M.B. : Les hackers ont le temps, contrairement aux entreprises. Nous pouvons faire un test d’intrusion sur deux semaines dans une entreprise et ne rien voir, alors que les hackers trouveront la faille deux mois plus tard.
A.M. : Ils restent quelque temps en sommeil, ils étudient le système d’information pour attaquer. Principalement, il s’agit d’attaques ciblées et de haut niveau.
Nous avons parlé tout à l’heure de la Banque du Bangladesh attaquée et de la Banque de Pologne. Ce sont ces banques nationales les maillons faibles du système ?
A.M. : Ils essaient finalement toutes les portes. Mais au sein du groupe Société Générale, nous faisons de nombreux exercices afin de se mettre dans la peau du hacker.
Dans ce domaine, il y a, quelque part, un aspect contre-culture également.
V.M. : Les deux types de hackers existent. D’un côté sans doute ceux qui ne veulent pas de mal et les autres, les cybermafias très organisées. Et bien souvent, cachées dans des pays qui n’extradent pas. Le rapport gain-risque leur est donc favorable.
Les dégâts peuvent être considérables...
A.W. : Et les dégâts vont au-delà de l’aspect financier. Car une petite entreprise qui est attaquée, c’est son image et sa réputation qui sont mises en jeu. La confiance des clients peut être durablement altérée.
M.B. : Il y a aussi l’interruption de service qui fait perdre de l’argent, ou le fichier client qui disparaît.
Les PME et les ETI ne sont pas tellement conscientes de ces risques...
A.W. : Elles le voient d’autant moins qu’elles n’ont pas d’experts en sécurité, même si elles ont un responsable informatique. Elles risquent de s’en rendre compte après une attaque. Il y a un vrai travail de sensibilisation et d’accompagnement à faire pour les aider à se forger un premier niveau de carapace numérique.
V.M. : Les entreprises doivent attirer des talents numériques spécifiques.
Là vous avez justement des spécialistes qui peuvent le faire pour vous !
V.M. : Oui, mais il faut connaître tous les enjeux de l’entreprise. Il y a donc un minimum de compétences à avoir en interne. Ce que je veux dire par-là c’est qu’il vaut mieux avoir un système déjà sécurisé plutôt que quelqu’un qui le sécurise ensuite. C’est difficile en cela que dans beaucoup d’entreprises la construction informatique s’est faite ... de manière empirique disons.
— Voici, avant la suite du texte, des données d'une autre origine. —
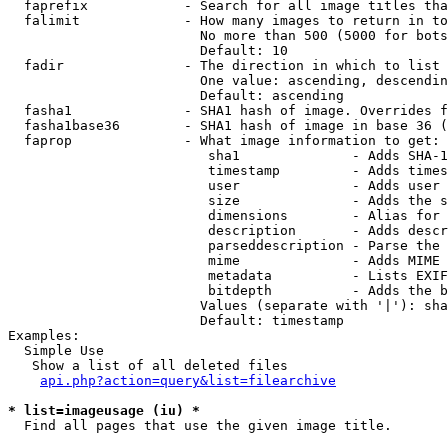
  faprefix            - Search for all image titles tha
  falimit             - How many images to return in to
                        No more than 500 (5000 for bots
                        Default: 10

  fadir               - The direction in which to list

                        One value: ascending, descendin
                        Default: ascending

  fasha1              - SHA1 hash of image. Overrides f
  fasha1base36        - SHA1 hash of image in base 36 (
  faprop              - What image information to get:

                         sha1              - Adds SHA-1
                         timestamp         - Adds times
                         user              - Adds user 
                         size              - Adds the s
                         dimensions        - Alias for 
                         description       - Adds descr
                         parseddescription - Parse the 
                         mime              - Adds MIME 
                         metadata          - Lists EXIF
                         bitdepth          - Adds the b
                        Values (separate with '|'): sha
                        Default: timestamp

Examples:

  Simple Use

   Show a list of all deleted files

api.php?action=query&list=filearchive
* list=imageusage (iu) *
  Find all pages that use the given image title.
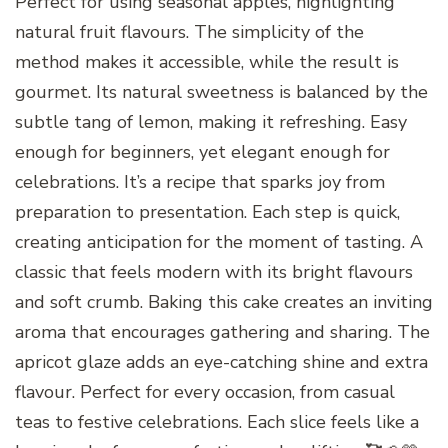
Perfect for using seasonal apples, highlighting
natural fruit flavours. The simplicity of the
method makes it accessible, while the result is
gourmet. Its natural sweetness is balanced by the
subtle tang of lemon, making it refreshing. Easy
enough for beginners, yet elegant enough for
celebrations. It’s a recipe that sparks joy from
preparation to presentation. Each step is quick,
creating anticipation for the moment of tasting. A
classic that feels modern with its bright flavours
and soft crumb. Baking this cake creates an inviting
aroma that encourages gathering and sharing. The
apricot glaze adds an eye-catching shine and extra
flavour. Perfect for every occasion, from casual
teas to festive celebrations. Each slice feels like a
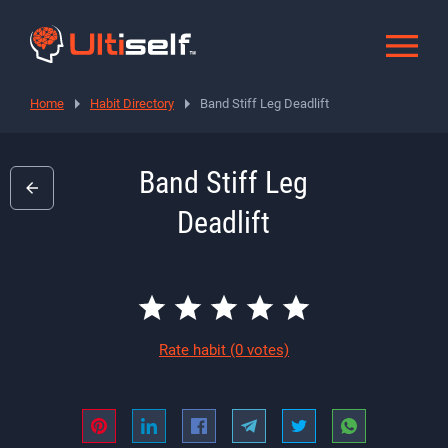
Home
Habit Directory
Band Stiff Leg Deadlift
Band Stiff Leg
Deadlift
Rate habit
(0 votes)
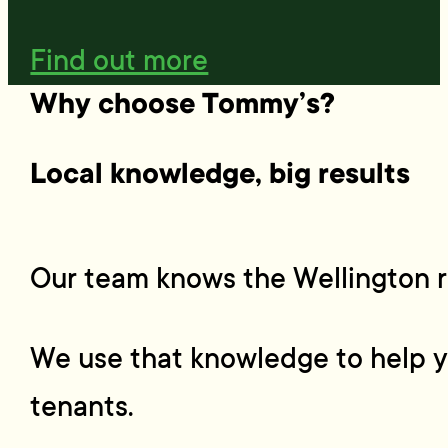
Find out more
Why choose Tommy’s?
Local knowledge, big results
Our team knows the Wellington r
We use that knowledge to help yo
tenants.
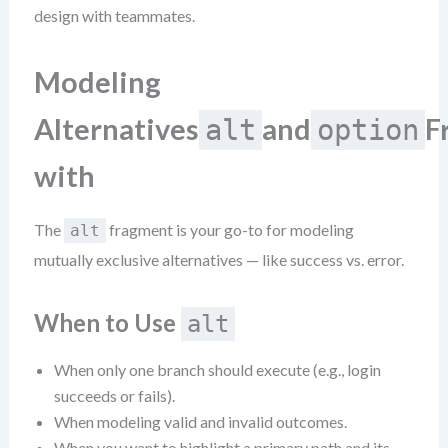
design with teammates.
Modeling
Alternatives
and
F
alt
option
with
The
fragment is your go-to for modeling
alt
mutually exclusive alternatives — like success vs. error.
When to Use
alt
When only one branch should execute (e.g., login
succeeds or fails).
When modeling valid and invalid outcomes.
When you want to highlight a primary path and its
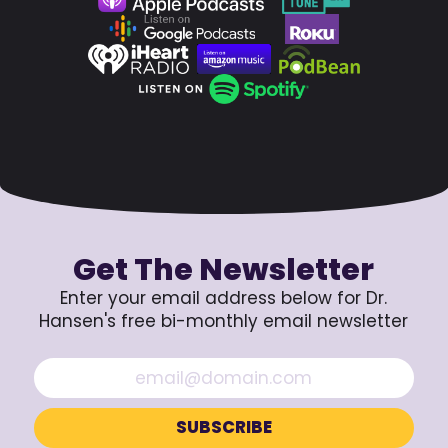
Get The Newsletter
Enter your email address below for Dr.
Hansen's free bi-monthly email newsletter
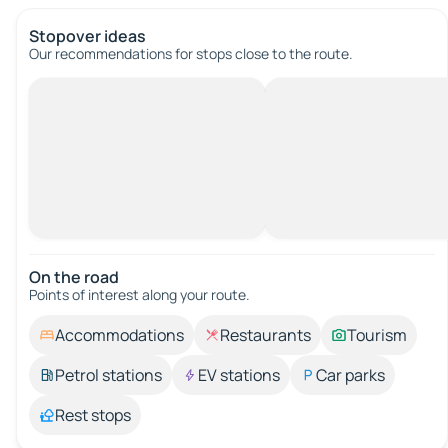
Stopover ideas
Our recommendations for stops close to the route.
On the road
Points of interest along your route.
Accommodations
Restaurants
Tourism
Petrol stations
EV stations
Car parks
Rest stops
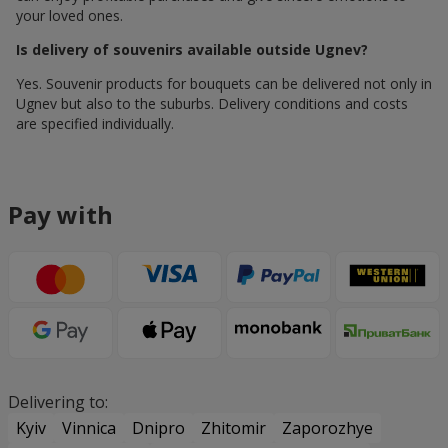
your loved ones.
Is delivery of souvenirs available outside Ugnev?
Yes. Souvenir products for bouquets can be delivered not only in
Ugnev but also to the suburbs. Delivery conditions and costs
are specified individually.
Pay with
Delivering to:
Kyiv
Vinnica
Dnipro
Zhitomir
Zaporozhye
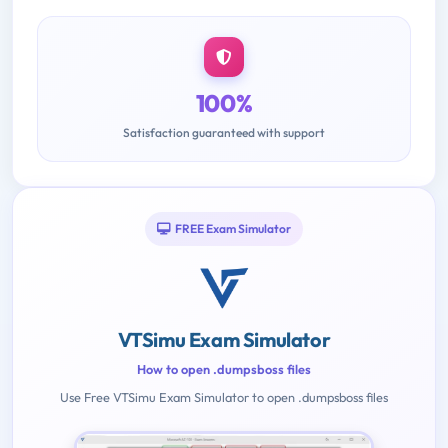
100%
Satisfaction guaranteed with support
FREE Exam Simulator
VTSimu Exam Simulator
How to open .dumpsboss files
Use Free VTSimu Exam Simulator to open .dumpsboss files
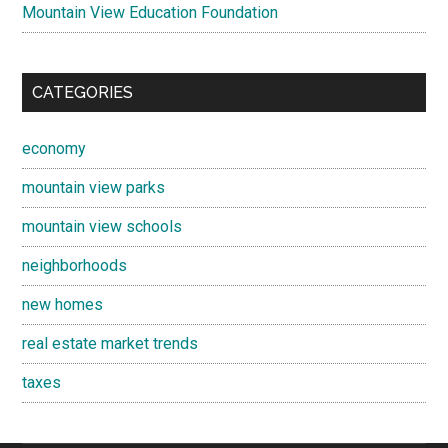
Mountain View Education Foundation
CATEGORIES
economy
mountain view parks
mountain view schools
neighborhoods
new homes
real estate market trends
taxes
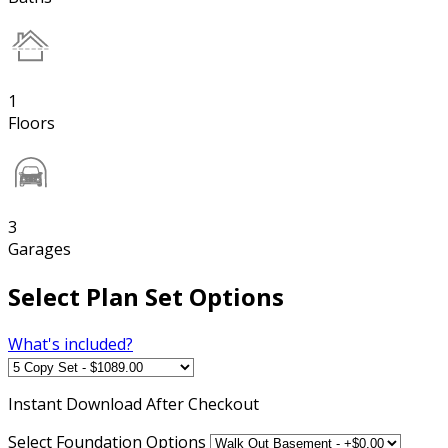
1
Floors
3
Garages
Select Plan Set Options
What's included?
Instant
Download After Checkout
Select Foundation Options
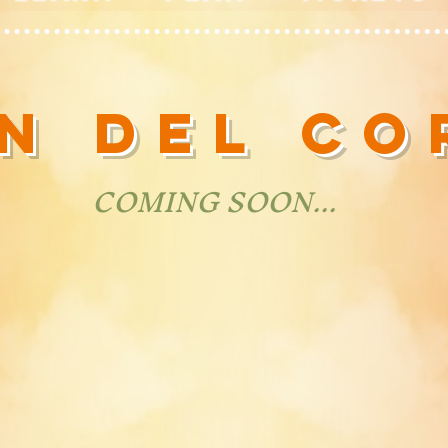
ÓN DEL C
COMING SOON...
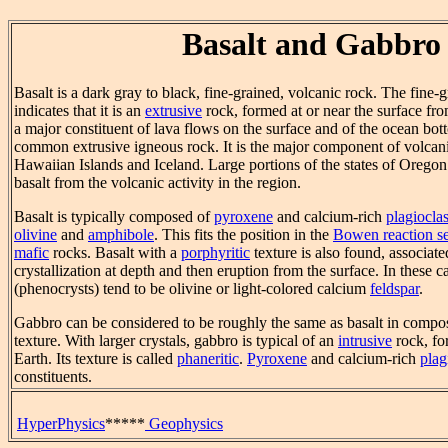
Basalt and Gabbro
Basalt is a dark gray to black, fine-grained, volcanic rock. The fine-g
indicates that it is an
extrusive
rock, formed at or near the surface from
a major constituent of lava flows on the surface and of the ocean botto
common extrusive igneous rock. It is the major component of volcanic
Hawaiian Islands and Iceland. Large portions of the states of Orego
basalt from the volcanic activity in the region.
Basalt is typically composed of
pyroxene
and calcium-rich
plagiocla
olivine
and
amphibole
. This fits the position in the
Bowen reaction se
mafic
rocks. Basalt with a
porphyritic
texture is also found, associate
crystallization at depth and then eruption from the surface. In these ca
(phenocrysts) tend to be olivine or light-colored calcium
feldspar
.
Gabbro can be considered to be roughly the same as basalt in compost
texture. With larger crystals, gabbro is typical of an
intrusive
rock, fo
Earth. Its texture is called
phaneritic
.
Pyroxene
and calcium-rich
plag
constituents.
HyperPhysics
*****
Geophysics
Après cela, une « dette technique » est difficile à rattraper.
F.S. : A la décharge des entreprises, avouons que celles-ci sont noyées sous les technologies : les logiciels, les anti-virus, les anti-malwares. Aujourd’hui, il existe des technologies en cloud, justement grâce à tous ces acteurs, qui peuvent déporter cette problématique. D’une manière générale, on connaît ici le même problème que lorsque les entreprises ont été informatisées : on parlait trop techno. Elles sont perdues derrière tout cela.
Comment les convaincre d’entamer une démarche ? C’est un risque vital.
M.B. : Des sociétés comme nous s’adressent exclusivement aux grands comptes et les PME sont quelque part les parents pauvres de la sécurité.
A.W : Cela devient le marché numéro 1, car le marché des grands comptes a maintenant une base de sécurité établie, même si cela ne s’arrête jamais. Mais l’immense marché des PME et des ETI est à construire. Tout l’enjeu est de les conseiller et de les accompagner de manière extrêmement simple en nous confiant leur système qui nous permettra de créer leur premier niveau de sécurité numérique. Même si le risque zéro n’existe pas, ils peuvent alors se concentrer sur leur business de tous les jours pendant que nous gérons l’essentiel de la sécurité pour eux.
Nos offres packagées sont assez peu chères car communes aux PME vont arriver sur le marché.
Aurélie Michaud, la Société Générale travaille aussi directement pour la sécurité de ses clients entreprises ?
A.M. : Nous travaillons de plus en plus avec nos clients PME pour leur apporter cette sécurité, sur des actions de sensibilisation aux risques, et comment s’en protéger. Nous sommes aussi sollicités pour les accompagner sur un premier niveau de sécurité.